Por Glenda Dantas
Quase dois anos após os ataques que colocaram a democracia brasileira à prova, o 8 de janeiro de 2023 segue em disputa não apenas nos tribunais, mas também na construção da memória coletiva. Narrativas que buscam minimizar ou distorcer aquele dia continuam circulando nas redes sociais, potencializadas por figuras proeminentes da política nacional e pelo uso crescente de ferramentas de inteligência artificial generativa.
Nesse cenário, preservar a memória do que realmente aconteceu se tornou uma urgência. Em um esforço técnico e também político, pesquisadores da PUC-Rio mapearam mais de 500 mil fotos, 100 mil vídeos e milhares de publicações realizadas entre outubro de 2022 e fevereiro de 2023, uma retrospectiva visual da ação da extrema direita que culminou no ataque às sedes dos Três Poderes.

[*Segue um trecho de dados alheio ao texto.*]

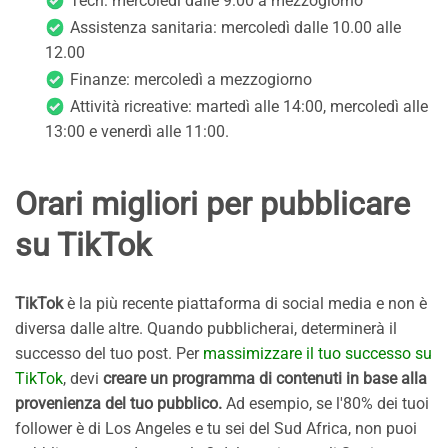
Tech: mercoledì dalle 9:00 a mezzogiorno
Assistenza sanitaria: mercoledì dalle 10.00 alle
12.00
Finanze: mercoledì a mezzogiorno
Attività ricreative: martedì alle 14:00, mercoledì alle
13:00 e venerdì alle 11:00.
Orari migliori per pubblicare
su TikTok
TikTok
è la più recente piattaforma di social media e non è
diversa dalle altre. Quando pubblicherai, determinerà il
successo del tuo post. Per
massimizzare il tuo successo su
TikTok
, devi
creare un programma di contenuti in base alla
provenienza del tuo pubblico.
Ad esempio, se l'80% dei tuoi
follower è di Los Angeles e tu sei del Sud Africa, non puoi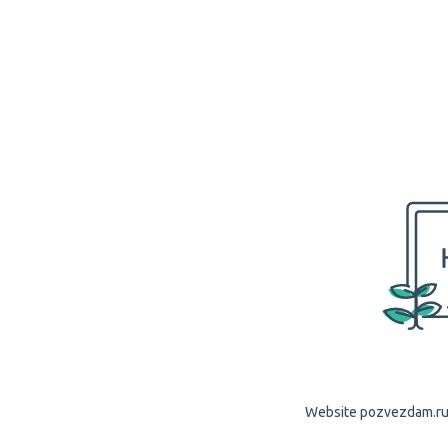
Website pozvezdam.ru i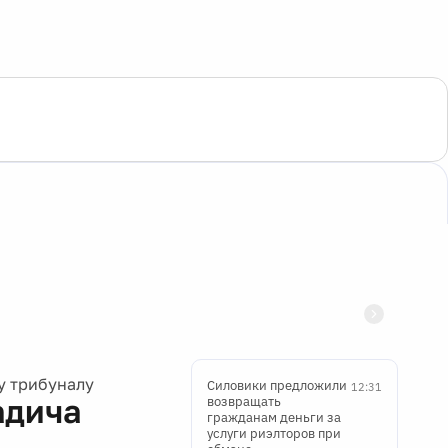
у трибуналу
Силовики предложили
12:31
адича
возвращать
гражданам деньги за
услуги риэлторов при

Todo esse conteúdo está reunido no Acervo Digital do 8 de Janeiro, projeto de caráter acadêmico e científico que nasce para garantir que registros hoje inacessíveis ou removidos permaneçam disponíveis “para a reconstituição dos fatos que colocam em risco a democracia no Brasil contemporâneo”, conforme descrito no site da iniciativa.
O projeto é desenvolvido pelo Condado Lab – Grupo de Pesquisa em Comunicação, Dados e Tecnologia da PUC-Rio, em articulação com o INCT-DSI, o Instituto Democracia em Xeque e o Laboratório de Humanidades Digitais da PUC-Rio.